4.6 KiB
Starter Architecture Notes
Initial architecture decision
Start as a pure Dart scheduling-core package. Do not begin with UI. The scheduling rules are the hardest and most important part of the product, and they should be testable without a Flutter app running.
Future shape
Flutter UI
↓
View/application state
↓
Pure Dart scheduling core
↓
Repository interfaces
↓
MongoDB persistence adapter (planned later)
↓
Future sync layer, if explicitly planned
Why pure Dart first
- Easier to test scheduling rules.
- Less UI noise for Codex.
- Cleaner migration into Flutter later.
- Avoids premature sync/background complexity.
Key invariant
The scheduling core must never move locked or inflexible blocks during automatic rescheduling.
Flexible end-of-day rollover should use an explicit source-day window when available. That prevents planned flexible tasks from future days from being pulled into tomorrow during recovery.
Backlog staleness in the current V1 domain model uses task creation age for both the stale filter and green/blue/purple marker. A later MongoDB-backed persistence pass may add a separate backlog-entered timestamp, but the current core keeps the timestamp semantics consistent and database-independent.
Surprise task logging is a domain action, not UI behavior. A logged surprise task is completed immediately. If it has a time interval, overlapping flexible tasks are pushed by the normal scheduler, required visible overlaps are reported, and locked overlaps are tracked as hidden data rather than rendered as normal tasks.
Child tasks are direct parent-owned tasks, not dependency graph nodes. Completing all direct children can complete the parent, and explicitly completing a parent can force-complete its direct children. Scheduling still treats child ownership as metadata and does not block placement based on parent/child state.
V1 treats task lifecycle status and movement history as separate concepts.

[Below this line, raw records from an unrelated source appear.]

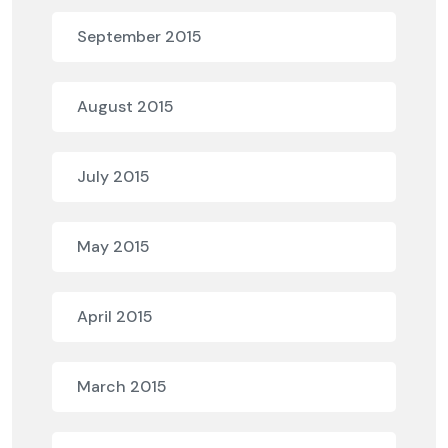
September 2015
August 2015
July 2015
May 2015
April 2015
March 2015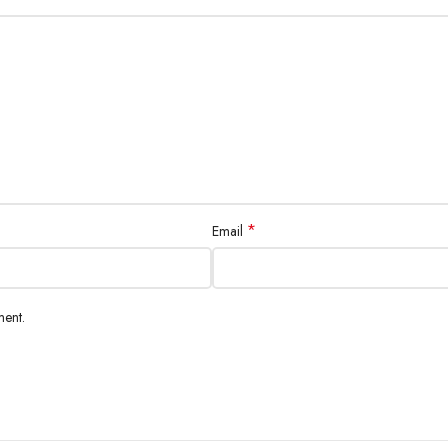
*
Email
ment.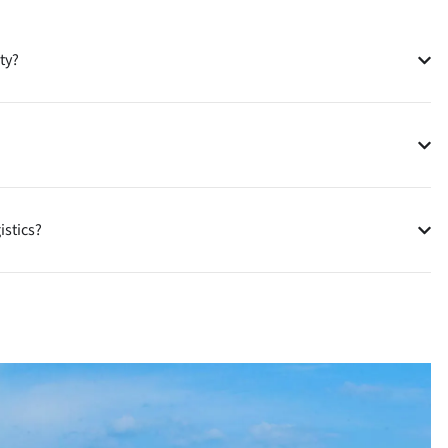
ty?
istics?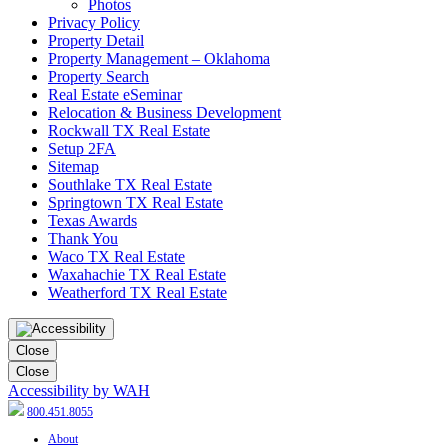
Photos
Privacy Policy
Property Detail
Property Management – Oklahoma
Property Search
Real Estate eSeminar
Relocation & Business Development
Rockwall TX Real Estate
Setup 2FA
Sitemap
Southlake TX Real Estate
Springtown TX Real Estate
Texas Awards
Thank You
Waco TX Real Estate
Waxahachie TX Real Estate
Weatherford TX Real Estate
Close
Close
Accessibility by WAH
800.451.8055
About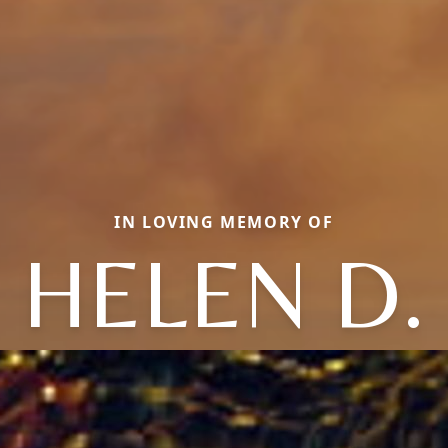
IN LOVING MEMORY OF
HELEN D.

Durable task statuses are planned, active, completed, missed, cancelled, no
longer relevant, and backlog. Pushes, restores from backlog, and burnout skips
are activity/stat metadata rather than durable statuses. This preserves the
product language from the design spec while keeping scheduling state
deterministic and testable. The detailed backend decision is recorded in
Codex Documentation/Current Software Plan/V1_ADR_001_Lifecycle_Metadata_Reminder_Semantics.md.

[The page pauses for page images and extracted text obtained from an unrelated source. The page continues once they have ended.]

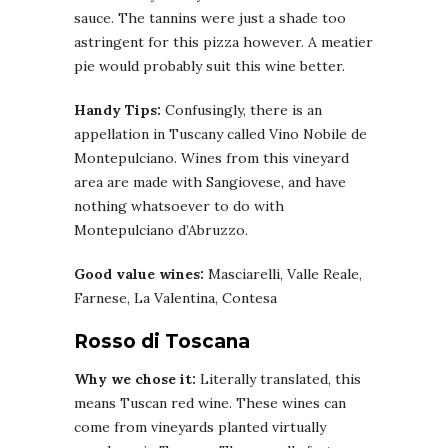
sauce. The tannins were just a shade too
astringent for this pizza however. A meatier
pie would probably suit this wine better.
Handy Tips:
Confusingly, there is an
appellation in Tuscany called Vino Nobile de
Montepulciano. Wines from this vineyard
area are made with Sangiovese, and have
nothing whatsoever to do with
Montepulciano d’Abruzzo.
Good value wines:
Masciarelli, Valle Reale,
Farnese, La Valentina, Contesa
Rosso di Toscana
Why we chose it:
Literally translated, this
means Tuscan red wine. These wines can
come from vineyards planted virtually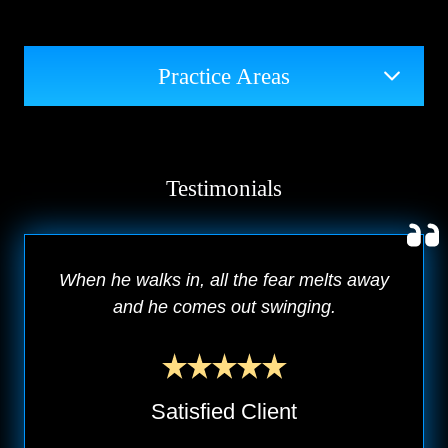
Practice Areas
Testimonials
When he walks in, all the fear melts away
and he comes out swinging.
Satisfied Client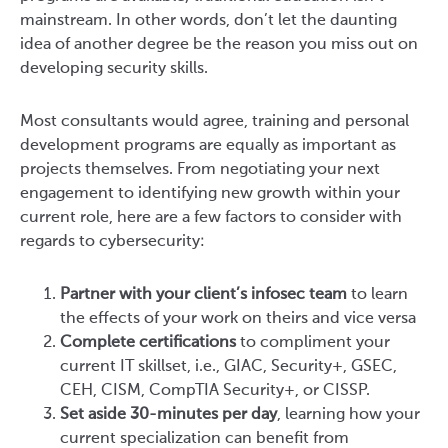
mainstream. In other words, don’t let the daunting
idea of another degree be the reason you miss out on
developing security skills.
Most consultants would agree, training and personal
development programs are equally as important as
projects themselves. From negotiating your next
engagement to identifying new growth within your
current role, here are a few factors to consider with
regards to cybersecurity:
Partner with your client’s infosec team
to learn
the effects of your work on theirs and vice versa
Complete certifications
to compliment your
current IT skillset, i.e., GIAC, Security+, GSEC,
CEH, CISM, CompTIA Security+, or CISSP.
Set aside 30-minutes per day
, learning how your
current specialization can benefit from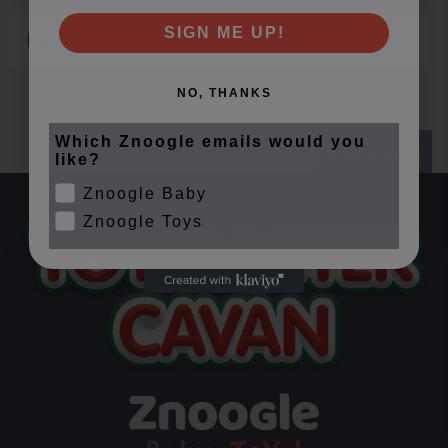
Email
SIGN ME UP!
NO, THANKS
Which Znoogle emails would you
SUBSCRIBE
like?
Znoogle Baby
Znoogle Toys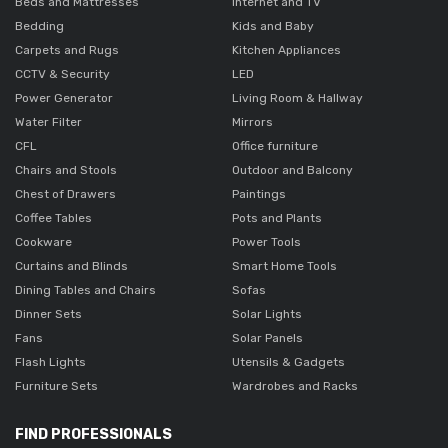
Beds and Mattresses
Internet and TV
Bedding
Kids and Baby
Carpets and Rugs
Kitchen Appliances
CCTV & Security
LED
Power Generator
Living Room & Hallway
Water Filter
Mirrors
CFL
Office furniture
Chairs and Stools
Outdoor and Balcony
Chest of Drawers
Paintings
Coffee Tables
Pots and Plants
Cookware
Power Tools
Curtains and Blinds
Smart Home Tools
Dining Tables and Chairs
Sofas
Dinner Sets
Solar Lights
Fans
Solar Panels
Flash Lights
Utensils & Gadgets
Furniture Sets
Wardrobes and Racks
FIND PROFESSIONALS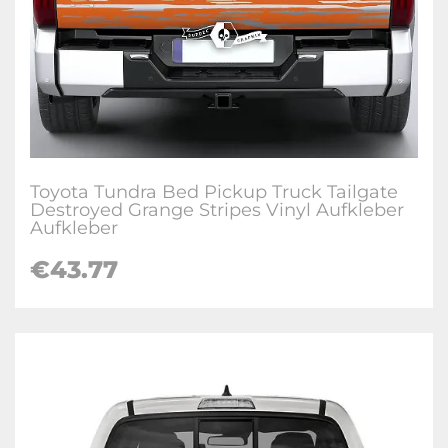
Toyota Tundra Bed Pickup Truck Tailgate
Destroyed Grange Stripes Vinyl Aufkleber
Aufkleber
€
43.77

updatedAt means last domain-level modification only. It should not be used as
a proxy for completion time, actual work time, missed time, or backlog-entry
time. Blocks 12, 13, and 15 add those fields explicitly where the product needs
them.
Recurring locked time uses civil dates and wall-clock times, not implicit local
DateTime values. The scheduling core converts a civil date plus wall time into
an instant only through an explicit time-zone resolver supplied by the
application boundary. Daylight-saving behavior is deterministic: nonexistent
local times shift forward by default, repeated local times choose the earlier
instant by default, and callers may request rejection or the later repeated
instant. Overnight locked rules are rejected instead of silently split or
normalized.
Persistence should keep these concepts separate. Instants are stored as UTC
ISO-8601 strings, civil dates as YYYY-MM-DD, and wall times as HH:MM; date
and wall-time fields must not be converted through UTC in a way that can shift
the user's intended local day.
Persistence direction
MongoDB is the committed persistence target. The V1 scheduling core should still remain persistence-independent and testable without a running database. Repository interfaces should be designed so a later MongoDB adapter can persist document-shaped models without importing MongoDB APIs into scheduling logic.
Current V1 persistence preparation includes pure Dart repository interfaces, in-memory fakes for tests, UTC DateTime conventions, civil-date and wall-time string conventions, stable enum names, and MongoDB-friendly document-shaped map helpers. It does not include a MongoDB driver, adapter implementation, connection string, Atlas/cloud setup, local MongoDB server requirement, user accounts, network sync, background sync, or mobile background reconciliation.
Sync remains future work and should only be added if an active plan explicitly asks for it. The core should continue to operate in-memory for tests and local domain behavior until a later MongoDB adapter plan is approved.
Do not add alternative database assumptions to this project unless the product owner explicitly changes the persistence decision.